Despite the importance of determining whether the attentional anomalies associated with externalizing individuals reflect the specific impact of anticipated rewards and punishments or, more broadly, the contribution of stimulus salience and potential goal-relevance, few studies have examined this attentional abnormality in the absence of explicit motivationally valenced cues (e.g., reward; see Avila & Parcet, 2001 for one example). Therefore, it remains unclear whether the abnormal attentional processes associated with externalizing are primarily a function of heightened affective responsiveness to valenced cues (e.g. threat or reward stimuli), or instead reflect an over-allocation of attentional resources to any salient, goal-relevant, environmental cue, regardless of its specific motivationally valenced value.
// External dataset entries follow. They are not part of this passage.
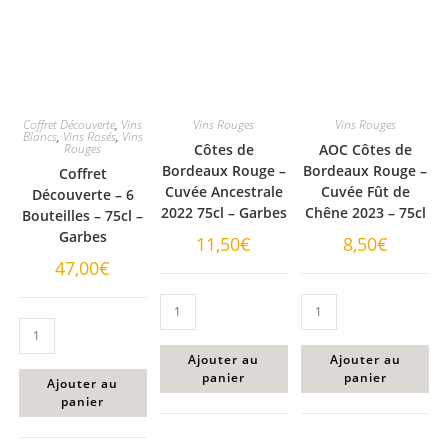
Coffret Découverte
,
Vins
Vins Rouges
Vins Rouges
Blancs
,
Vins Rosés
,
Vins
Rouges
Côtes de
AOC Côtes de
Bordeaux Rouge –
Bordeaux Rouge –
Coffret
Cuvée Ancestrale
Cuvée Fût de
Découverte – 6
2022 75cl – Garbes
Chêne 2023 – 75cl
Bouteilles – 75cl –
Garbes
11,50
€
8,50
€
47,00
€
Ajouter au
Ajouter au
panier
panier
Ajouter au
panier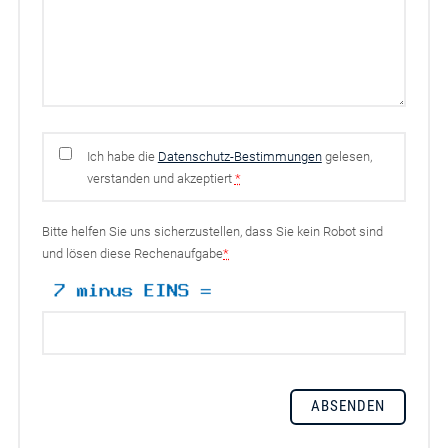
Ich habe die
Datenschutz-Bestimmungen
gelesen,
verstanden und akzeptiert
*
Bitte helfen Sie uns sicherzustellen, dass Sie kein Robot sind
und lösen diese Rechenaufgabe
*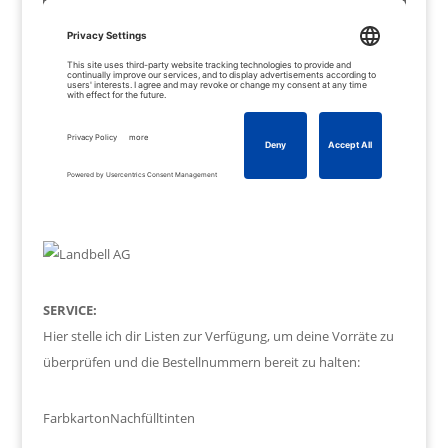
SERVICE:
Hier stelle ich dir Listen zur Verfügung, um deine Vorräte zu
überprüfen und die Bestellnummern bereit zu halten:
Farbkarton
Nachfülltinten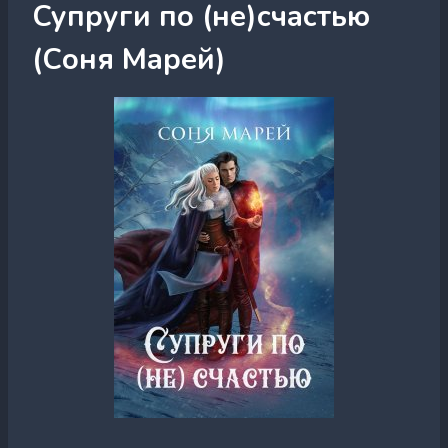
Супруги по (не)счастью
(Соня Марей)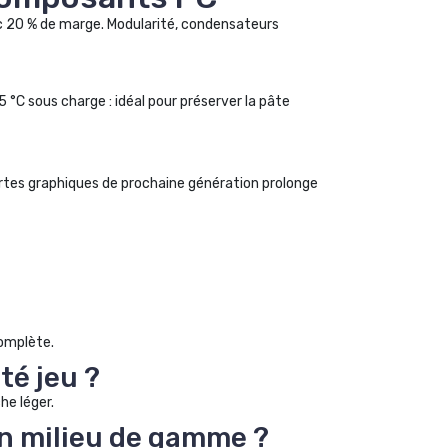
c 20 % de marge. Modularité, condensateurs
 °C sous charge : idéal pour préserver la pâte
cartes graphiques de prochaine génération prolonge
omplète.
té jeu ?
he léger.
on milieu de gamme ?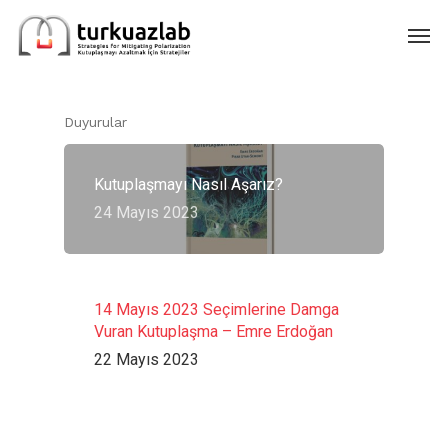
Skip
Men
to
main
content
Duyurular
Kutuplaşmayı Nasıl Aşarız?
24 Mayıs 2023
14 Mayıs 2023 Seçimlerine Damga
Vuran Kutuplaşma – Emre Erdoğan
22 Mayıs 2023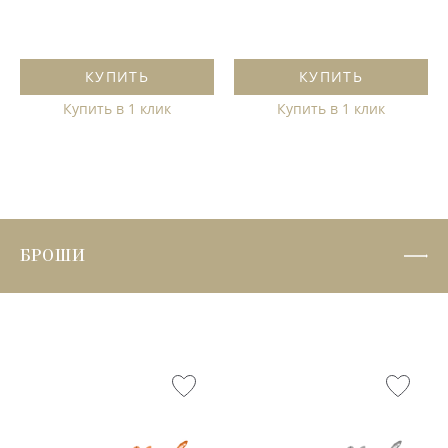
КУПИТЬ
КУПИТЬ
Купить в 1 клик
Купить в 1 клик
БРОШИ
In this study, we examine the extent to which externalizing is associated with an exaggerated allocation of attention that over-prioritizes the processing of salient, goal-relevant information at the expense of subsequent information (i.e., attention dysfunction that is independent of magnified affective responses to reward, threat, or other valenced cues). Toward this end, we administered the attention blink (AB) paradigm to a sample of prison inmates and assessed externalizing using a measure of Impulsive-Antisociality (Benning, Patrick, Hicks, Blonigen & Krueger, 2003). Impulsive-Antisociality taps the core trait-like features of externalizing, has been used in a variety of samples (e.g., undergraduate, correctional), and is positively related to delinquency, aggression, impulsivity, substance abuse, and other externalizing symptoms, traits, and disorders (Buckholtz et al., 2010; Edens, Poythress, Lilienfeld & Patrick, 2008; Witt, Donnelan, Blonigen, Krueger & Conger, 2009). Given its utility in measuring the deployment (i.e., allocation) of attentional resources (Dux & Marois, 2008), the AB paradigm is particularly well suited to assess the hypothesized attentional phenomenon.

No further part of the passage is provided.